The narcotic jungle exhaled. Michael, sprawled on the moss-covered, softly decaying corpse of a fallen tree, drifted in and out of awareness. He saw things that weren’t there, or perhaps were there but other than what they appeared to be. Insects like animated beans trundled over his face, his neck, the backs of his hands. He was sweating inside his flight suit. Something spoke in wooden gutturals, incomprehensible. The sounds gradually resolved into understandable English.

“Kiss me?”

Michael blinked. He sat up. The steaming jungle was gone. He was sitting in an upholstered hotel chair and a woman was kneeling beside him. He recognized the room. The woman looked at him with large shiny amber eyes. The planes of her cheeks were too angular, too smooth.

Michael worked his mouth. His tongue felt dry and dead as a piece of cracked leather.

“I don’t know you,” he said.

Her mouth turned down stiffly and she rocked back and seemed to blend into the wall, which was patterned to resemble a dense green tangle of vine.

Michael closed his eyes.

Time passed like a muddy dream, and there were others.
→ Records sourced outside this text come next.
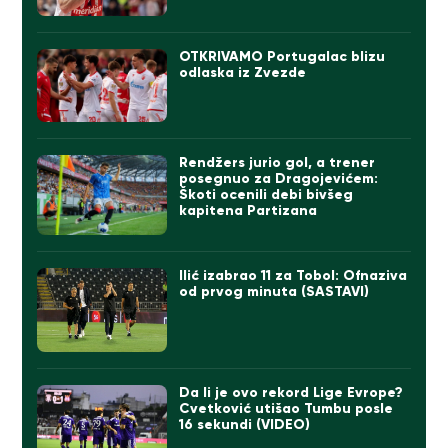
OTKRIVAMO Portugalac blizu
odlaska iz Zvezde
Rendžers jurio gol, a trener
posegnuo za Dragojevićem:
Škoti ocenili debi bivšeg
kapitena Partizana
Ilić izabrao 11 za Tobol: Ofnaziva
od prvog minuta (SASTAVI)
Da li je ovo rekord Lige Evrope?
Cvetković utišao Tumbu posle
16 sekundi (VIDEO)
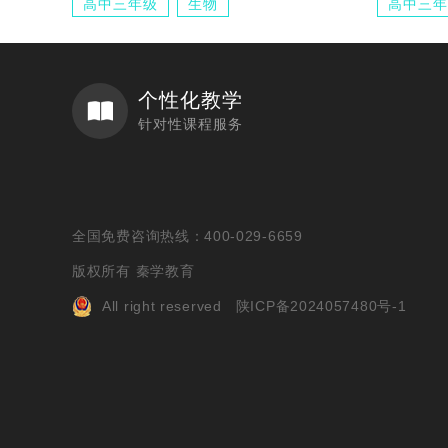
高中三年级
生物
高中三年
个性化教学
针对性课程服务
全国免费咨询热线：400-029-6659
版权所有 秦学教育
All right reserved
陕ICP备2024057480号-1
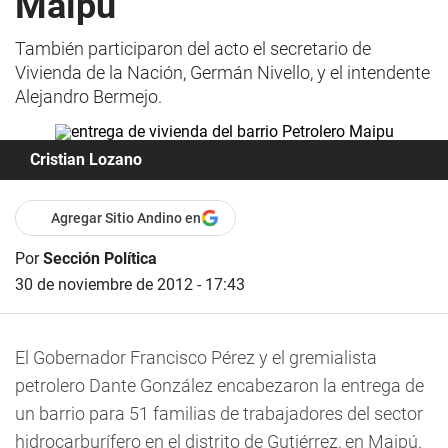
Maipú
También participaron del acto el secretario de
Vivienda de la Nación, Germán Nivello, y el intendente
Alejandro Bermejo.
Cristian Lozano
Agregar Sitio Andino en
Por
Sección Política
30 de noviembre de 2012 - 17:43
El Gobernador Francisco Pérez y el gremialista
petrolero Dante González encabezaron la entrega de
un barrio para 51 familias de trabajadores del sector
hidrocarburífero en el distrito de Gutiérrez, en Maipú.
They all called themselves Natalie. One liked to take walks with him in the rain, like that girl he had known in college. Michael, watching from his bedroom window, wasn’t surprised to see it out there with it’s umbrella. His breath fogged the faux leaded glass, and the tricky molecular structure of the pane, dialed wide to semi-permeable, seemed to breathe back into his face. Internal realities overlapped. This wasn’t New San Francisco or even old San Francisco on Earth. It was his lost home in upstate New York (as a child Michael used to play with the window, throwing snowballs from the front yard, delighting in how they strained through onto the sill inside his room. His mother had been something other than delighted, though).
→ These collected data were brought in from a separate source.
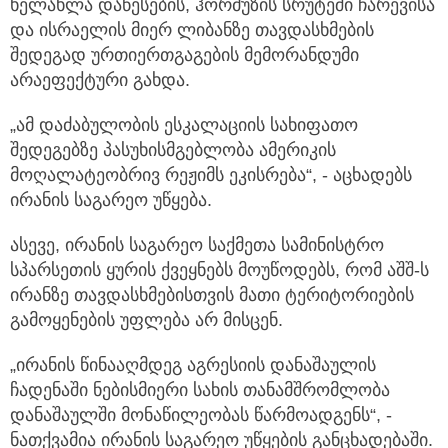
ხელახლა დაწესების, ჰორმუზის სრუტეში ჩარევისა
და ისრაელის მიერ ლიბანზე თავდასხმების
შედეგად ურთიერთგაგების მემორანდუმი
არაეფექტური გახდა.
„ამ დაძაბულობის ესკალაციის სახიფათო
შედეგებზე პასუხისმგებლობა ამერიკის
მოღალატეობრივ რეჟიმს ეკისრება“, - აცხადებს
ირანის საგარეო უწყება.
ასევე, ირანის საგარეო საქმეთა სამინისტრო
სპარსეთის ყურის ქვეყნებს მოუწოდებს, რომ აშშ-ს
ირანზე თავდასხმებისთვის მათი ტერიტორიების
გამოყენების უფლება არ მისცენ.
„ირანის წინააღმდეგ აგრესიის დანაშაულის
ჩადენაში ნებისმიერი სახის თანამშრომლობა
დანაშაულში მონაწილეობას წარმოადგენს“, -
ნათქვამია ირანის საგარეო უწყების განცხადებაში.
Michael, staring at the thing waiting for him down there, pulled at his bottom lip. He clenched his right fist until it shook, resisting. But eventually he surrendered and turned away from the window. On the stairs reality lost focus. The walls became spongy and mottled, like the skin of a mushroom. The stairs were made of the same stuff. His boots sank into them and he stumbled downward and out into the light of the foyer. That was wrong, he thought, and looking back he saw an organic orifice, like a soft wound, and then it was simply a stairwell climbing upwards, with framed photographs of his family hung at staggered intervals. Dead people.
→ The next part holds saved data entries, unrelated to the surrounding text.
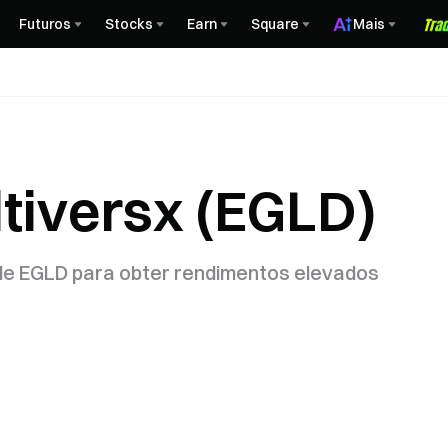
Futuros
Stocks
Earn
Square
Mais
tiversx (EGLD)
 de EGLD para obter rendimentos elevados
He opened the front door to the sound of rain rattling through maple leaves. College days, the street outside his dorm, and his first girl. Only this wasn’t a girl, the thing that called itself Natalie.

Michael stood a minute on the porch. The wrong porch. Inside had been the familiar rooms of his boyhood home (mushroom skin notwithstanding), long gone to fire and sorrow. This porch belonged to his dorm at the University of Washington. After a while he stepped down to the sidewalk and the Natalie-thing smiled.